Just some random musings....which I have considered before, but failed to jot down.

After reading this thread, I was thinking again about the differences between thought processes & psychological orientation & how that relates to personality (ie. Jungian theory) versus social roles & how thought processes may make one drawn to a certain role so that is becomes synonymous with a personality type (ie. Keirsian theory). 

For example, obviously, not all artists are SPs, not all scientists are NTs, not all humanitarians are NFs, and not all SJs are, er, whatever boring role they're assigned :tongue:. There are a variety of personalities to be found amongst these different avenues. So why are there these strong associations with type & skills?

Well, the idea is very simple. If a person prefers a certain thought process then...
- they may be drawn to areas in life that allow them to use it & be rewarded for it more than other areas
- because they seek out these areas more, they may develop skills associated with them, and since "practice makes perfect", they may become good at it, or better than average, or at least it becomes their best personal talent.

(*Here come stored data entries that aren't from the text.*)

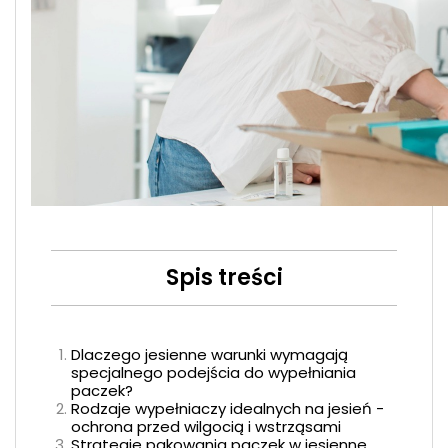
Spis treści
Dlaczego jesienne warunki wymagają
specjalnego podejścia do wypełniania
paczek?
Rodzaje wypełniaczy idealnych na jesień -
ochrona przed wilgocią i wstrząsami
Strategie pakowania paczek w jesienne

So what really sets people up to fall into their personality's common social role is the existing structure of society. Certain roles allow certain personality types to, well, be themselves. These areas nurture certain forms of thinking more, maybe because they do tend to thrive there, but possibly because its simply what has been expected. From a young age, a person finds themselves most comfortable in the roles that cater to their preferred manner of thinking, and from there, you find people perpetuating these social archetypes, maintaining the link between them and the psychological archetypes.


----------



## Empurple (May 20, 2010)

Well put. It brings up thoughts about why society is structured the way it is...and wondering to what extent any societal structure is the product of the personalities which make it up...or else how much the structure determines the environment in which certain personalities cannot help but become typical to that structure. But then what determines the structure to begin with? Hmm...matter? Spirit? Uh oh, I hear a can o' worms opening...better stop.


----------